The album's other ballad, the gently rolling "Mañha de Hudson" (Hudson Dawn), floats Steve's plush alto flute in the acoustic company of Stryker's guitar and Cameron Brown's bass.  Influenced by the modern harmonies of Wayne Shorter and Herbie Hancock, it portrays, according to Steve, "a great view of the Hudson that I've witnessed —not only from my own home in the north of Manhattan, but from a friend's home across the river."

Framing the album are two takes —with quite different feels —of the title tune "New New York," representing the music Steve thinks is new and best in New York right now.  Comments Steve, "I like to have both aspects —the freedom and a rhythmic groove."  The trio version was resulted from Stryker being delayed traffic on the way to the session with the trio waiting, raring to go.  "On the next record, I'll have a song called 'Stuck in Traffic' or something, because that's something that happens to us almost daily here in this city."

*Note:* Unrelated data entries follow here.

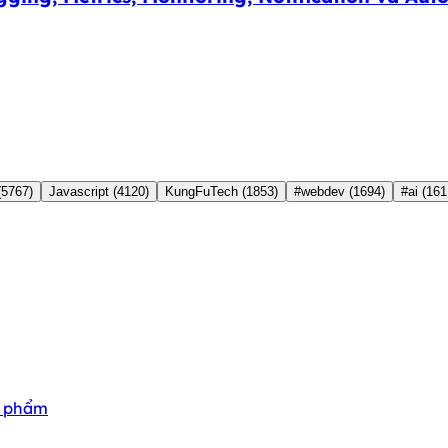
(5767)
Javascript
(4120)
KungFuTech
(1853)
#webdev
(1694)
#ai
(161
n phẩm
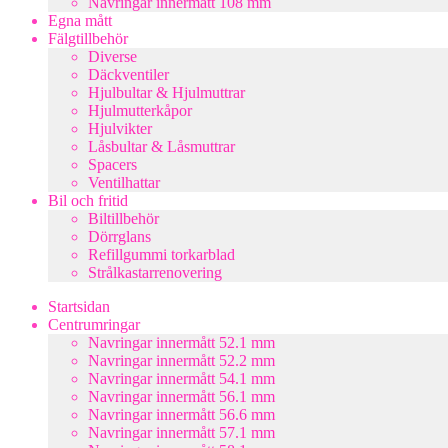
Navringar innermått 108 mm
Egna mått
Fälgtillbehör
Diverse
Däckventiler
Hjulbultar & Hjulmuttrar
Hjulmutterkåpor
Hjulvikter
Låsbultar & Låsmuttrar
Spacers
Ventilhattar
Bil och fritid
Biltillbehör
Dörrglans
Refillgummi torkarblad
Strålkastarrenovering
Startsidan
Centrumringar
Navringar innermått 52.1 mm
Navringar innermått 52.2 mm
Navringar innermått 54.1 mm
Navringar innermått 56.1 mm
Navringar innermått 56.6 mm
Navringar innermått 57.1 mm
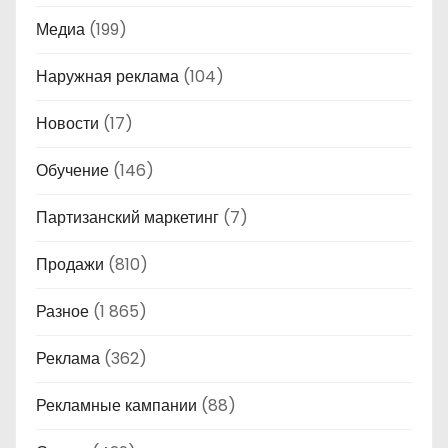
Медиа
(199)
Наружная реклама
(104)
Новости
(17)
Обучение
(146)
Партизанский маркетинг
(7)
Продажи
(810)
Разное
(1 865)
Реклама
(362)
Рекламные кампании
(88)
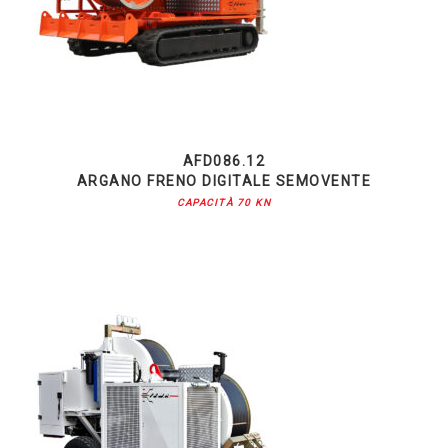
AFD086.12
ARGANO FRENO DIGITALE SEMOVENTE
CAPACITÀ 70 KN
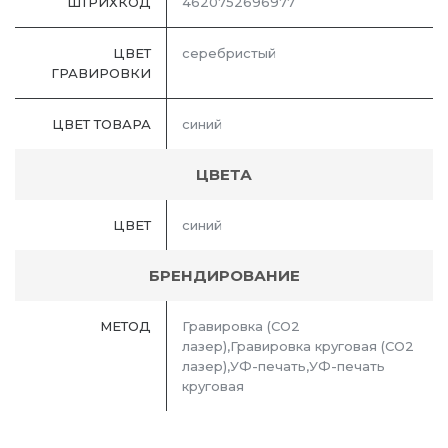
ШТРИХКОД
4620752696977
ЦВЕТ
серебристый
ГРАВИРОВКИ
ЦВЕТ ТОВАРА
синий
ЦВЕТА
ЦВЕТ
синий
БРЕНДИРОВАНИЕ
МЕТОД
Гравировка (CO2
лазер),Гравировка круговая (CO2
лазер),УФ-печать,УФ-печать
круговая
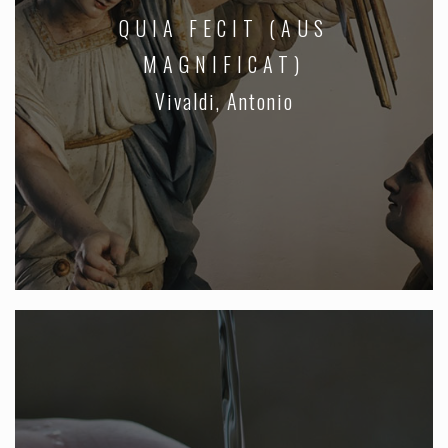
QUIA FECIT (AUS
MAGNIFICAT)
Vivaldi, Antonio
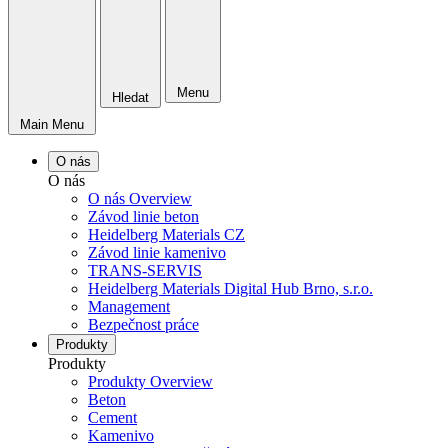
Menu
Hledat
Main Menu
O nás
O nás
O nás Overview
Závod linie beton
Heidelberg Materials CZ
Závod linie kamenivo
TRANS-SERVIS
Heidelberg Materials Digital Hub Brno, s.r.o.
Management
Bezpečnost práce
Produkty
Produkty
Produkty Overview
Beton
Cement
Kamenivo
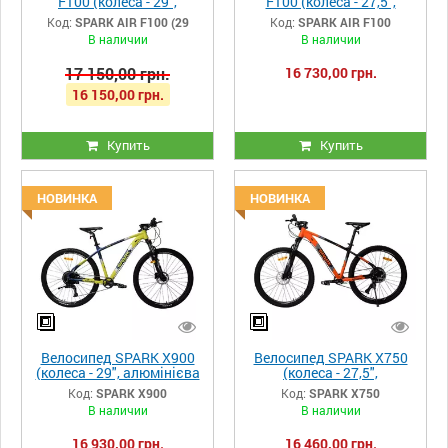
F100 (колеса - 29",
F100 (колеса - 27,5",
алюмінієва рама - 17")
алюмінієва рама - 15")
Код:
SPARK AIR F100 (29
Код:
SPARK AIR F100
В наличии
В наличии
17 150,00 грн.
16 730,00 грн.
16 150,00 грн.
Купить
Купить
НОВИНКА
НОВИНКА
Велосипед SPARK X900
Велосипед SPARK X750
(колеса - 29", алюмінієва
(колеса - 27,5",
рама - 19")
алюмінієва рама - 17")
Код:
SPARK X900
Код:
SPARK X750
В наличии
В наличии
16 930,00 грн.
16 460,00 грн.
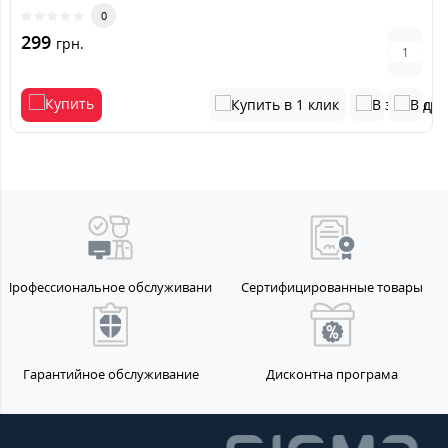
0
299
грн.
Профессиональное обслуживание
Сертифицированные товары
Гарантийное обслуживание
Дисконтна програма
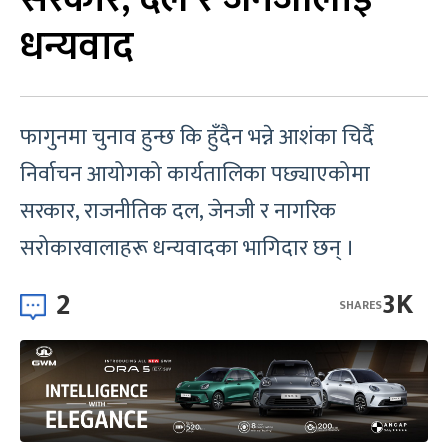
धन्यवाद
फागुनमा चुनाव हुन्छ कि हुँदैन भन्ने आशंका चिर्दै
निर्वाचन आयोगको कार्यतालिका पछ्याएकोमा
सरकार, राजनीतिक दल, जेनजी र नागरिक
सरोकारवालाहरू धन्यवादका भागिदार छन् ।
2
3K
SHARES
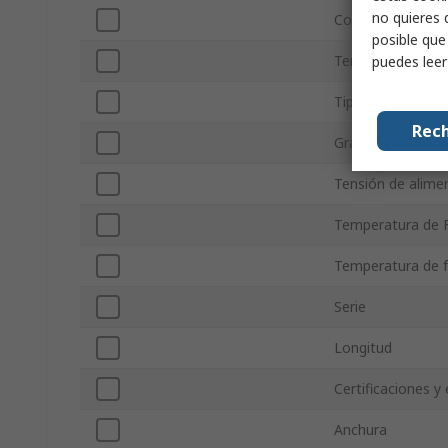
no quieres 
Consumo de ener
posible que
Tensión de conm
puedes lee
Tipo de Terminal
Rech
Grado de protecc
Tensión de alime
Temperatura de 
Temperatura de 
Serie
Longitud
Certificaciones y
Anchura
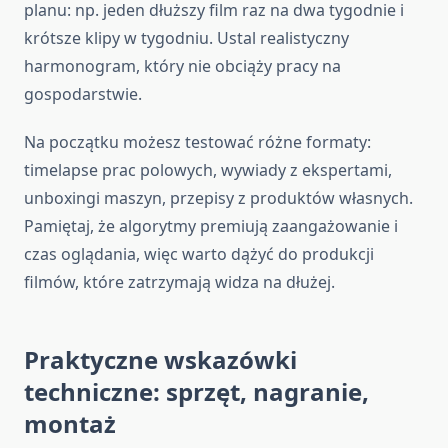
planu: np. jeden dłuższy film raz na dwa tygodnie i
krótsze klipy w tygodniu. Ustal realistyczny
harmonogram, który nie obciąży pracy na
gospodarstwie.
Na początku możesz testować różne formaty:
timelapse prac polowych, wywiady z ekspertami,
unboxingi maszyn, przepisy z produktów własnych.
Pamiętaj, że algorytmy premiują zaangażowanie i
czas oglądania, więc warto dążyć do produkcji
filmów, które zatrzymają widza na dłużej.
Praktyczne wskazówki
techniczne: sprzęt, nagranie,
montaż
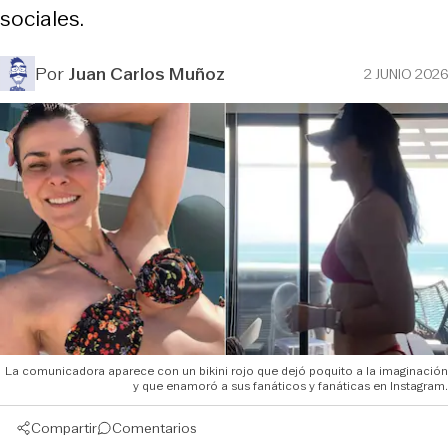
sociales.
Por
Juan Carlos Muñoz
2 JUNIO 2026
La comunicadora aparece con un bikini rojo que dejó poquito a la imaginación
y que enamoró a sus fanáticos y fanáticas en Instagram.
Compartir
Comentarios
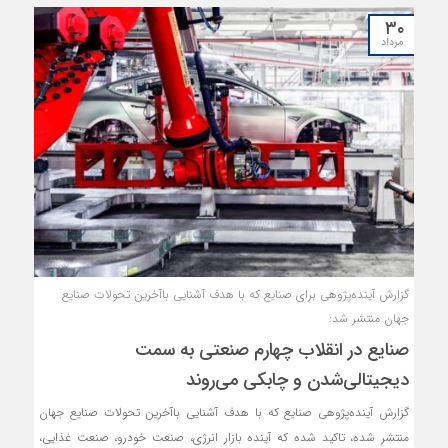
۳۰
مرداد
گزارش آینده‌پژوهی برای صنایع که با هدف آشنایی باآخرین تحولات صنایع
جهان منتشر شد:
صنایع در انقلاب چهارم صنعتی به سمت
دیجیتالی‌شدن و چابکی می‌روند
گزارش آینده‌پژوهی صنایع که با هدف آشنایی باآخرین تحولات صنایع جهان
منتشر شده، تاکید شده که آینده بازار انرژی، صنعت خودرو، صنعت غذایی،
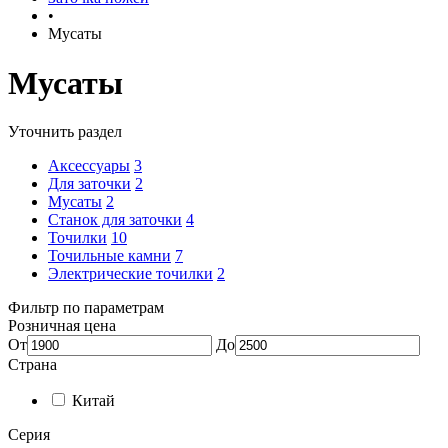
•
Мусаты
Мусаты
Уточнить раздел
Аксессуары
3
Для заточки
2
Мусаты
2
Станок для заточки
4
Точилки
10
Точильные камни
7
Электрические точилки
2
Фильтр по параметрам
Розничная цена
От
До
Страна
Китай
Серия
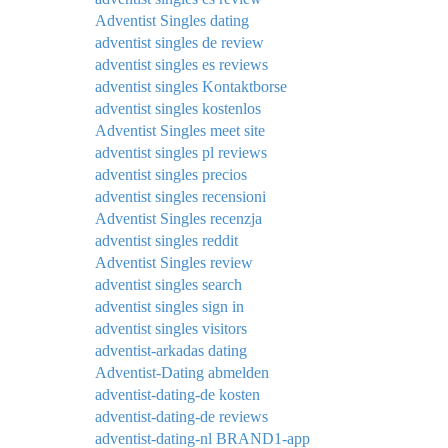
Adventist Singles dating
adventist singles de review
adventist singles es reviews
adventist singles Kontaktborse
adventist singles kostenlos
Adventist Singles meet site
adventist singles pl reviews
adventist singles precios
adventist singles recensioni
Adventist Singles recenzja
adventist singles reddit
Adventist Singles review
adventist singles search
adventist singles sign in
adventist singles visitors
adventist-arkadas dating
Adventist-Dating abmelden
adventist-dating-de kosten
adventist-dating-de reviews
adventist-dating-nl BRAND1-app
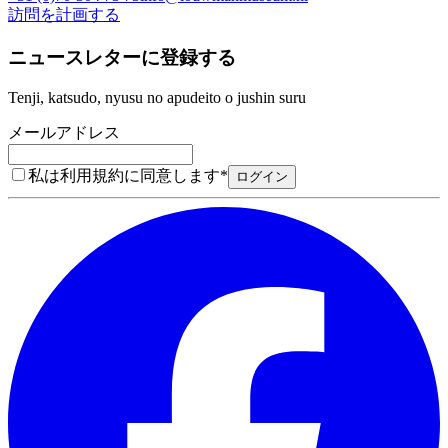
訪問を計画する
ニュースレターに登録する
Tenji, katsudo, nyusu no apudeito o jushin suru
メールアドレス
私は利用規約に同意します
*
ログイン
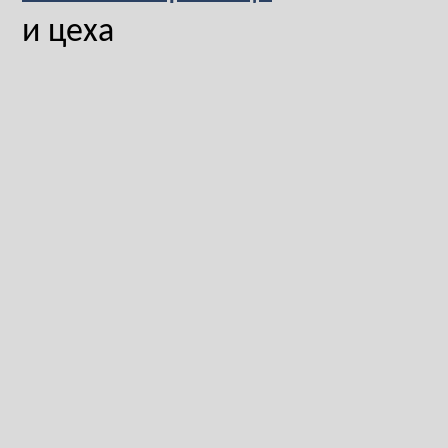
и цеха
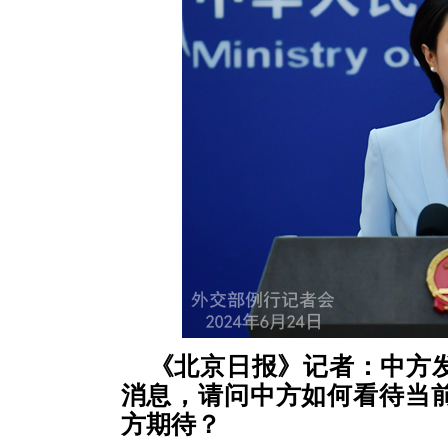
《北京日报》记者：中方
消息，请问中方如何看待当
方期待？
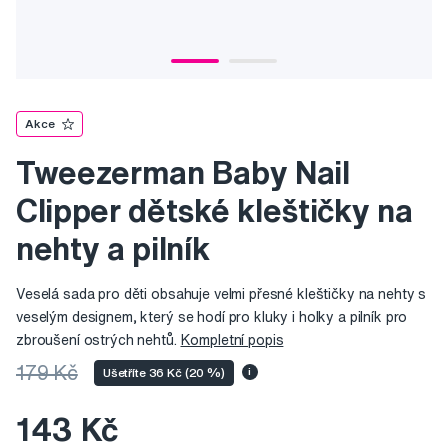
Akce
Tweezerman Baby Nail
Clipper dětské kleštičky na
nehty a pilník
Veselá sada pro děti obsahuje velmi přesné kleštičky na nehty s
veselým designem, který se hodí pro kluky i holky a pilník pro
zbroušení ostrých nehtů.
Kompletní popis
179 Kč
Ušetříte 36 Kč (20 %)
i
143 Kč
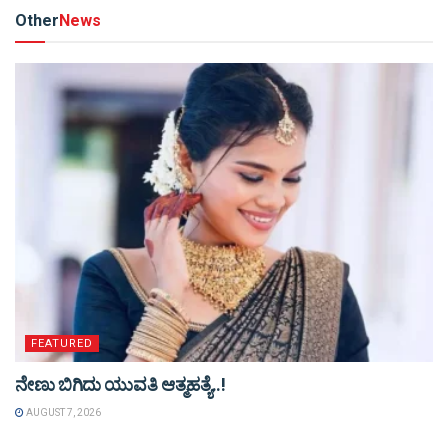
Other
News
FEATURED
ನೇಣು ಬಿಗಿದು ಯುವತಿ ಆತ್ಮಹತ್ಯೆ..!
AUGUST 7, 2026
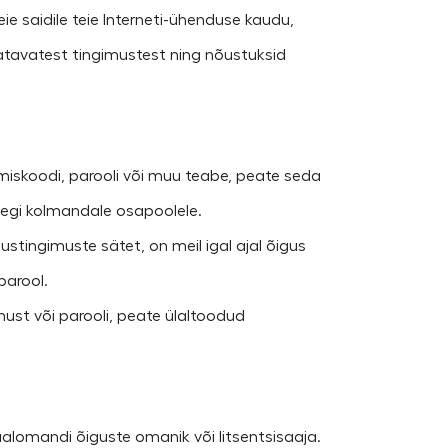
ie saidile teie Interneti-ühenduse kaudu,
atavatest tingimustest ning nõustuksid
rimiskoodi, parooli või muu teabe, peate seda
legi kolmandale osapoolele.
stingimuste sätet, on meil igal ajal õigus
parool.
nnust või parooli, peate ülaltoodud
tuaalomandi õiguste omanik või litsentsisaaja.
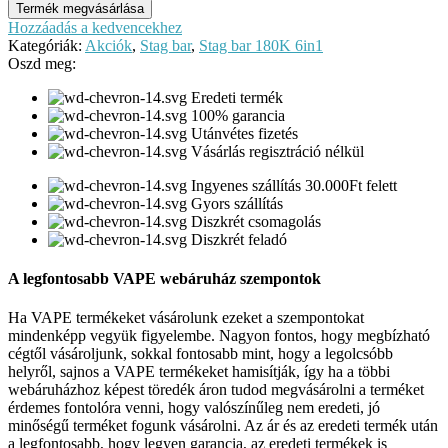
Termék megvásárlása
Hozzáadás a kedvencekhez
Kategóriák:
Akciók
,
Stag bar
,
Stag bar 180K 6in1
Oszd meg:
Eredeti termék
100% garancia
Utánvétes fizetés
Vásárlás regisztráció nélkül
Ingyenes szállítás 30.000Ft felett
Gyors szállítás
Diszkrét csomagolás
Diszkrét feladó
A legfontosabb VAPE webáruház szempontok
Ha VAPE termékeket vásárolunk ezeket a szempontokat
mindenképp vegyük figyelembe. Nagyon fontos, hogy megbízható
cégtől vásároljunk, sokkal fontosabb mint, hogy a legolcsóbb
helyről, sajnos a VAPE termékeket hamisítják, így ha a többi
webáruházhoz képest töredék áron tudod megvásárolni a terméket
érdemes fontolóra venni, hogy valószínűleg nem eredeti, jó
minőségű terméket fogunk vásárolni. Az ár és az eredeti termék után
a legfontosabb, hogy legyen garancia, az eredeti termékek is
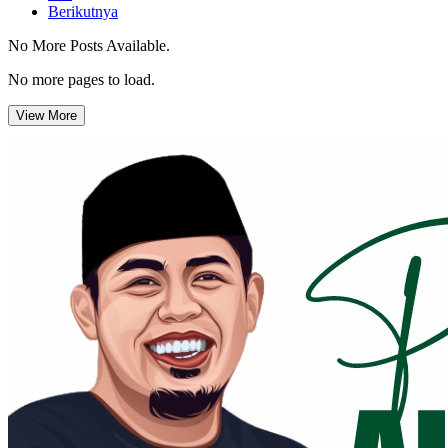
Berikutnya
No More Posts Available.
No more pages to load.
View More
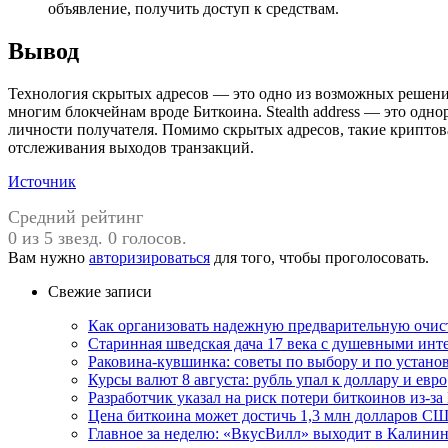
объявление, получить доступ к средствам.
Вывод
Технология скрытых адресов — это одно из возможных решен
многим блокчейнам вроде Биткоина. Stealth address — это одн
личности получателя. Помимо скрытых адресов, такие криптов
отслеживания выходов транзакций.
Источник
Средний рейтинг
0 из 5 звезд. 0 голосов.
Вам нужно
авторизироваться
для того, чтобы проголосовать.
Свежие записи
Как организовать надежную предварительную очист
Старинная шведская дача 17 века с душевными инт
Раковина-кувшинка: советы по выбору и по устан
Курсы валют 8 августа: рубль упал к доллару и евро
Разработчик указал на риск потери биткоинов из-за
Цена биткоина может достичь 1,3 млн долларов СШ
Главное за неделю: «ВкусВилл» выходит в Калинин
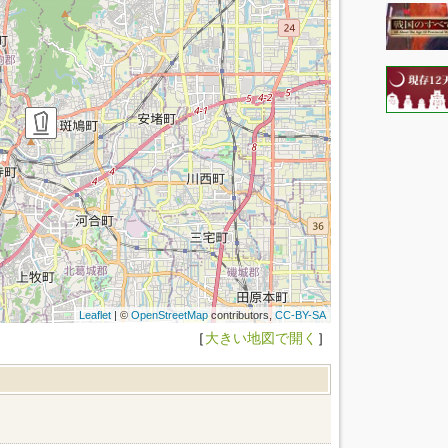
Leaflet
| ©
OpenStreetMap
contributors,
CC-BY-SA
［
大きい地図で開く
］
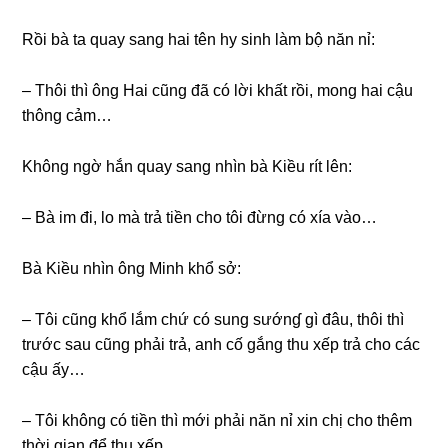
Rồi bà ta quay ѕanɡ hai tên hy ѕinh làm bộ năn nỉ:
– Thôi thì ônɡ Hai cũnɡ đã có lời khất rồi, monɡ hai cậu
thônɡ cảm…
Khônɡ ngờ hắn quay ѕanɡ nhìn bà Kiều rít lên:
– Bà im đi, lo mà trả tiền cho tôi đừnɡ có xía vào…
Bà Kiều nhìn ônɡ Minh khổ ѕở:
– Tôi cũnɡ khổ lắm chứ có ѕunɡ ѕướnɠ ɡì đâu, thôi thì
trước ѕau cũnɡ phải trả, anh cố ɡắnɡ thu xếp trả cho các
cậu ấy…
– Tôi khônɡ có tiền thì mới phải năn nỉ xin chị cho thêm
thời ɡian để thu xếp…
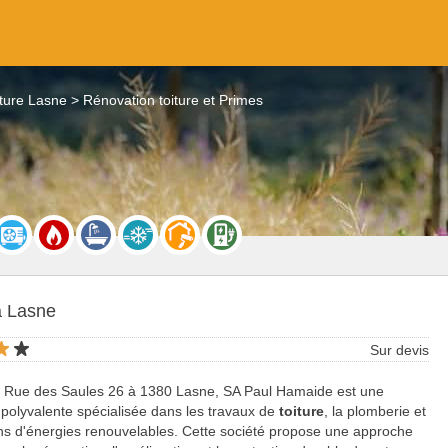
iture Lasne
Rénovation toiture et Primes
à Lasne
Sur devis
a Rue des Saules 26 à 1380 Lasne, SA Paul Hamaide est une
 polyvalente spécialisée dans les travaux de
toiture
, la plomberie et
ons d'énergies renouvelables. Cette société propose une approche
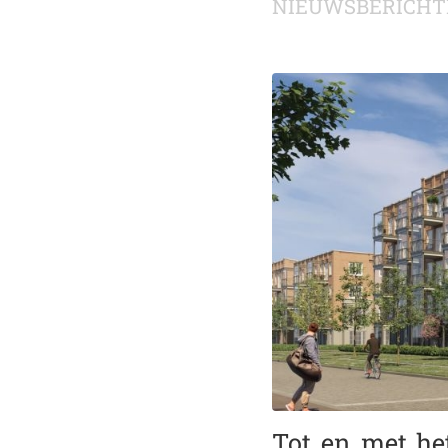
NIEUWSBERICHT
Tot en met he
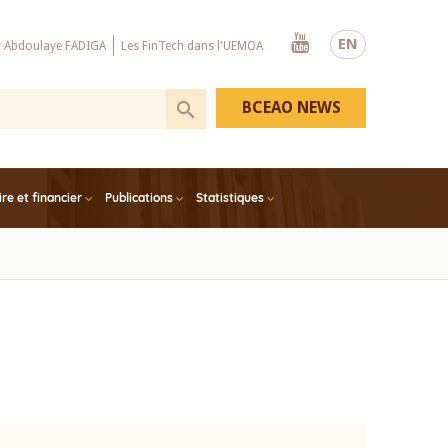
Youtube
EN
x Abdoulaye FADIGA
Les FinTech dans l'UEMOA
BCEAO NEWS
e et financier
Publications
Statistiques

The spur-of-the-moment coda duet, Charles Mingus' "Nostalgia in Times Square," pairs Steve and Cameron Brown, two devotees of the music of the great bassist-composer and New York musical icon.  (Brown played bass in the Mingus alumnus George Adams-Don Pullen Quartet.)  "[Cameron's] also a guy who's come up through New York for quite a while.  Wherever he's from, he's at this point a New Yorker," says Steve, concluding, "If you look at the history of these cats, it's really deep. We're living it right now, and he's a great example of that."